It’s an interesting fact that, until recently, women tended to be nearsighted (can’t see far away) and men tended to be farsighted (can’t see close up). Since women were more likely to do close up work like sewing or checking for rot in stored food, and men were hunting, vision problems of this type caused less of a problem.
You couldn’t be a scribe or archer or scout, but in a highly illiterate society most jobs didn’t require good vision. You can till the land and hammer out armor plates and tan leather just fine even if you’re badly nearsighted. Only nearly blind people would struggle.
You probably couldn’t afford a horse, but if you could it’s a self-driving vehicle.
Only if they were extremely nearsighted. In a primitive world, there wasn’t a lot of reason to be able to see things extremely close to you in detail, that because with the advent of reading. Not being able to see far away would be a much bigger deal.
But yes, like many disabilities that today are only an inconvenience, if your eyesight was bad enough, things would be pretty rough.
Before writing, there was not much need for 20/20 vision. Nor was there need to live past reproduction age, evolutionary speaking. Bad vision is much more prevalent now because it is more likely to be passed down, and because we tax our eyes more with small details, and we live longer where eyesight fails more often.
There’s a bunch of bullshit answers in this thread. The _truth_ is that while blindness or bad vision due to eye damage, parasites, cataracts, etc, was relatively more common in the past than it is today, on the whole people had better vision because _nearsightedness_ was very rare. Because nearsightedness is mostly a disease of the modern world. So most vision problems in the past couldn’t have been fixed by glasses, and the main vision problem fixed by glasses in the modern world was vanishingly rare.
Nearsightedness results from spending time indoors a lot as a child. The lack of strong illumination interferes with the mechanism controlling the growth of the eyes, resulting in eyes that are too long and as a result causing nearsightedness because the image focuses in front of the retina. This has been demonstrated in animal models and the biochemical mechanism is understood. This results in a very well documented pattern…in societies which are not industrialized, nearsightedness is rare to practically nonexistant. Surveys of hunter-gatherers and other groups living in traditional ways find almost no one who is nearsighted. As societies industrialize, nearsightedness skyrockets (there’s a very good dataset from Singapore on this).

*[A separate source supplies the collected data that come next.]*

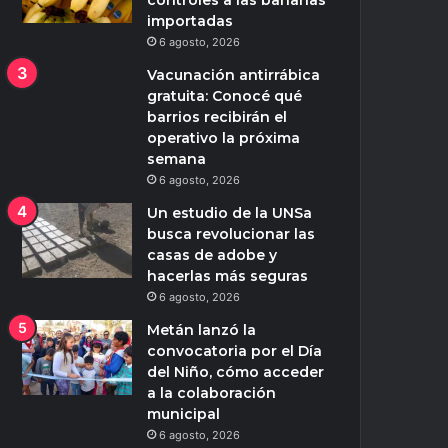
controles a las bananas
importadas
6 agosto, 2026
Vacunación antirrábica
gratuita: Conocé qué
barrios recibirán el
operativo la próxima
semana
6 agosto, 2026
Un estudio de la UNSa
busca revolucionar las
casas de adobe y
hacerlas más seguras
6 agosto, 2026
Metán lanzó la
convocatoria por el Día
del Niño, cómo acceder
a la colaboración
municipal
6 agosto, 2026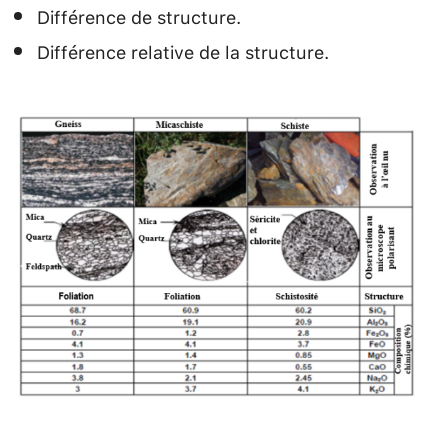
Différence de structure.
Différence relative de la structure.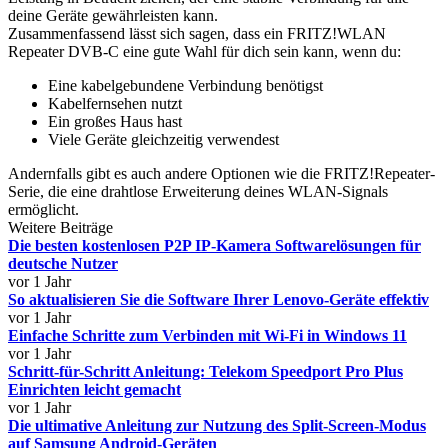
deine Geräte gewährleisten kann.
Zusammenfassend lässt sich sagen, dass ein FRITZ!WLAN
Repeater DVB-C eine gute Wahl für dich sein kann, wenn du:
Eine kabelgebundene Verbindung benötigst
Kabelfernsehen nutzt
Ein großes Haus hast
Viele Geräte gleichzeitig verwendest
Andernfalls gibt es auch andere Optionen wie die FRITZ!Repeater-
Serie, die eine drahtlose Erweiterung deines WLAN-Signals
ermöglicht.
Weitere Beiträge
Die besten kostenlosen P2P IP-Kamera Softwarelösungen für
deutsche Nutzer
vor 1 Jahr
So aktualisieren Sie die Software Ihrer Lenovo-Geräte effektiv
vor 1 Jahr
Einfache Schritte zum Verbinden mit Wi-Fi in Windows 11
vor 1 Jahr
Schritt-für-Schritt Anleitung: Telekom Speedport Pro Plus
Einrichten leicht gemacht
vor 1 Jahr
Die ultimative Anleitung zur Nutzung des Split-Screen-Modus
auf Samsung Android-Geräten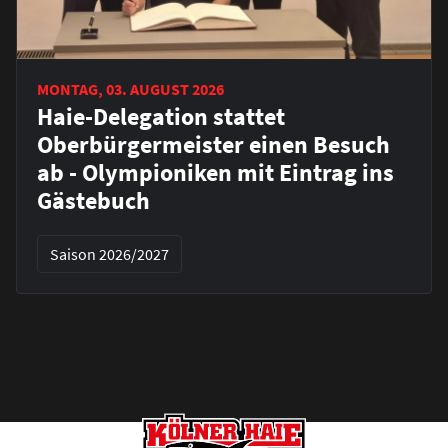
MONTAG, 03. AUGUST 2026
Haie-Delegation stattet
Oberbürgermeister einen Besuch
ab - Olympioniken mit Eintrag ins
Gästebuch
Saison 2026/2027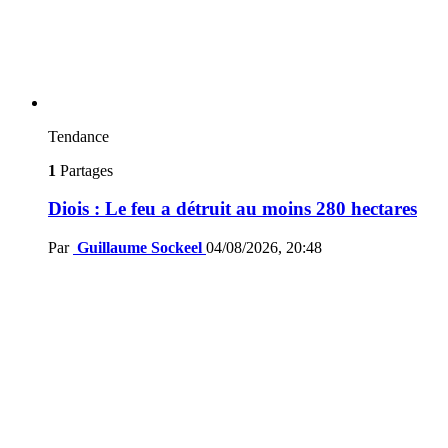
Tendance
1
Partages
Diois : Le feu a détruit au moins 280 hectares
Par
Guillaume Sockeel
04/08/2026, 20:48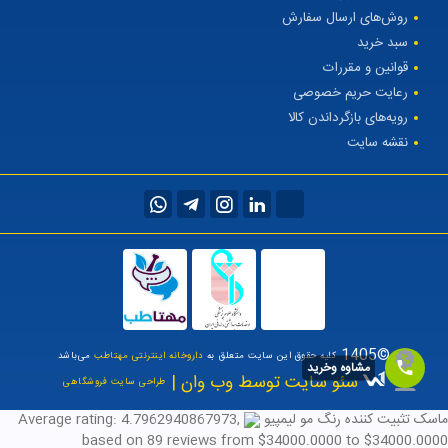
روش‌های ارسال سفارش
سبد خرید
قوانین و مقررات
رعایت حریم خصوصی
رویه‌های بازگرداندن کالا
نقشه سایت
©1405
کلیه حقوق این سایت متعلق به
داروخانه اینترنتی مهتاطب
می‌باشد
مشاوه وخرید
سئو سایت توسط وب وان |
طراحی سایت فروشگاهی
ماسک تثبیت کننده رنگ مو لیمپیو
,
4.7962940867973
Average rating:
based on
89
reviews
from $
34000.0000
to $
34000.0000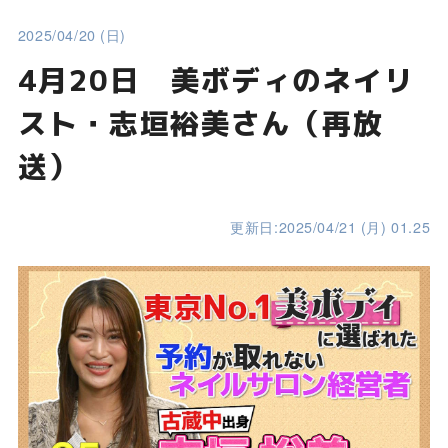
2025/04/20 (日)
4月20日 美ボディのネイリ
スト・志垣裕美さん（再放
送）
更新日:2025/04/21 (月) 01.25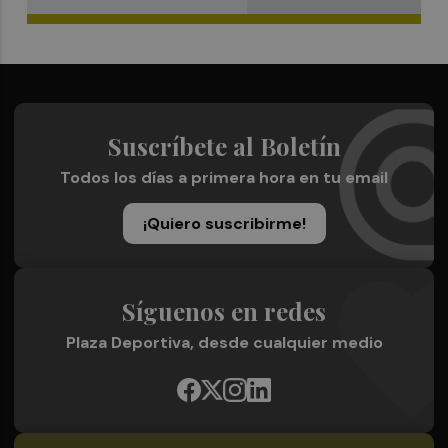
Suscríbete al Boletín
Todos los días a primera hora en tu email
¡Quiero suscribirme!
Síguenos en redes
Plaza Deportiva, desde cualquier medio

Vision is important…all this nonsense about you not really needing to see more than a blur to spot predators and prey is baloney. Animals in the wild are camoflaged, hide effectively among the terrain, and are quite hard to spot without good vision to see them. And that’s not to mention foraging for plants, which are nearly impossible to identify at a distance without good vision.
The severity of the impariment is what’s important. If your eyesight was so bad that you were effectively blind, then yes, their life would require assistance. But if it was just blurry vision, most wouldn’t be affected very much. Unless fine details are required most people with poor vision can navigate the world just fine. They just have difficulty with fine details. Even people with severe nearfar-sightedness can still navigate their surroundings with sight perfectly fine, but they obviously wouldn’t be ideal for tasks that require fine details. Examples include identifying small animal species from large distances, or manipulating an advanced tool up close.